This page organizes papers related to artificial intelligence published around the world. This page is summarized using Google Gemini and is operated on a non-profit basis. The copyright of the paper belongs to the author and the relevant institution. When sharing, simply cite the source.
TMT: Cross-domain Semantic Segmentation with Region-adaptive Transferability Estimation
Created by
Haebom
Author
Enming Zhang, Zhengyu Li, Yanru Wu, Jingge Wang, Yang Tan, Guan Wang, Yang Li, Xiaoping Zhang
Outline
Despite recent advances in Vision Transformer (ViT), adaptation to new target domains suffers from distribution shift. This paper proposes the Transferable Mask Transformer (TMT), a locally adaptive framework that enhances cross-domain representation learning through transferability guidance. TMT dynamically segments images into coherent regions based on structural and semantic similarity and locally estimates domain transferability. This information is then integrated into ViT's self-attention mechanism, enabling it to adaptively focus on regions with low transferability and high semantic uncertainty.
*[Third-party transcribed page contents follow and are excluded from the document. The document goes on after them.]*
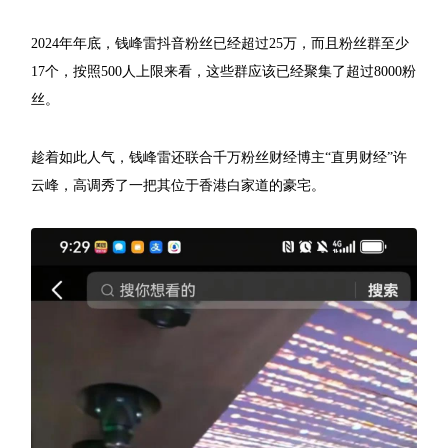
2024年年底，钱峰雷抖音粉丝已经超过25万，而且粉丝群至少
17个，按照500人上限来看，这些群应该已经聚集了超过8000粉
丝。
趁着如此人气，钱峰雷还联合千万粉丝财经博主“直男财经”许
云峰，高调秀了一把其位于香港白家道的豪宅。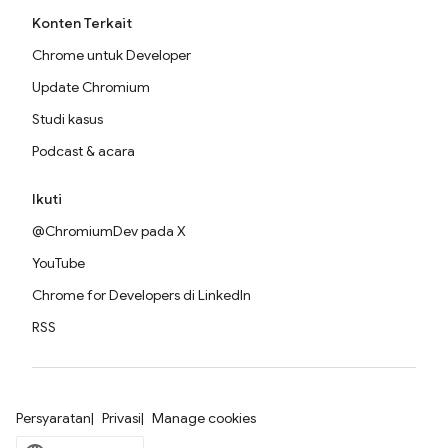
Konten Terkait
Chrome untuk Developer
Update Chromium
Studi kasus
Podcast & acara
Ikuti
@ChromiumDev pada X
YouTube
Chrome for Developers di LinkedIn
RSS
Persyaratan
Privasi
Manage cookies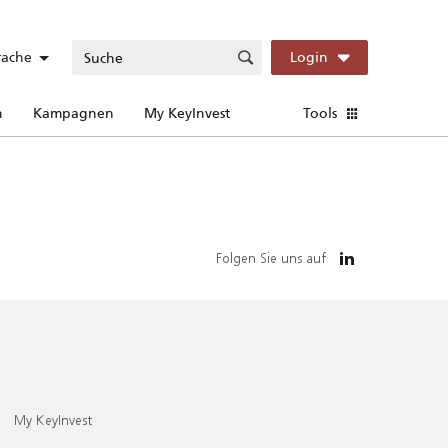
rache
Login
n
Kampagnen
My KeyInvest
Tools
Folgen Sie uns auf
My KeyInvest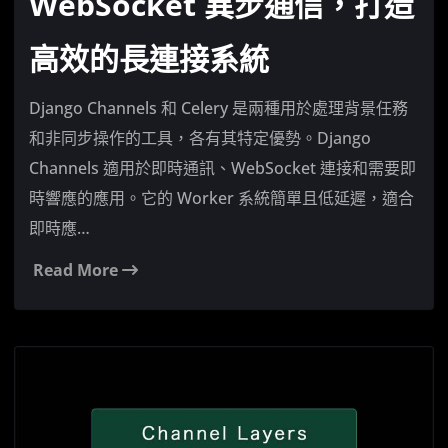
WebSocket 異步通信，打造
高效的長連接系統
Django Channels 和 Celery 是兩種用於處理背景任務
和非同步操作的工具，各有其特定優勢。Django
Channels 適用於即時通訊、WebSocket 連接和需要即
時響應的應用。它的 Worker 系統簡單且低延遲，適合
即時應…
Read More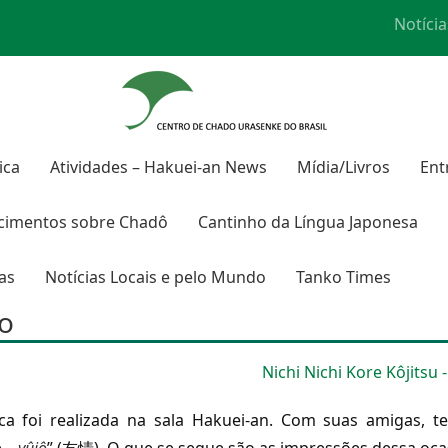
Notícia
ica
Atividades – Hakuei-an News
Mídia/Livros
Ent
cimentos sobre Chadô
Cantinho da Língua Japonesa
ras
Notícias Locais e pelo Mundo
Tanko Times
to
Nichi Nichi Kore Kôjitsu -
ca foi realizada na sala Hakuei-an. Com suas amigas, t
Extensive experiments conducted on 20 diverse cross-domain settings demonstrate that TMT mitigates the performance degradation associated with domain shift and outperforms existing approaches.
Takeaways, Limitations
•
Takeaways:
◦
Improving cross-domain performance with domain-specific transitivity-based ViT adaptation.
◦
Outstanding performance compared to existing methodologies.
•
Limitations:
◦
The specific Limitations is not mentioned in the paper (although it does mention that it seeks to address difficulties caused by "distribution shifts").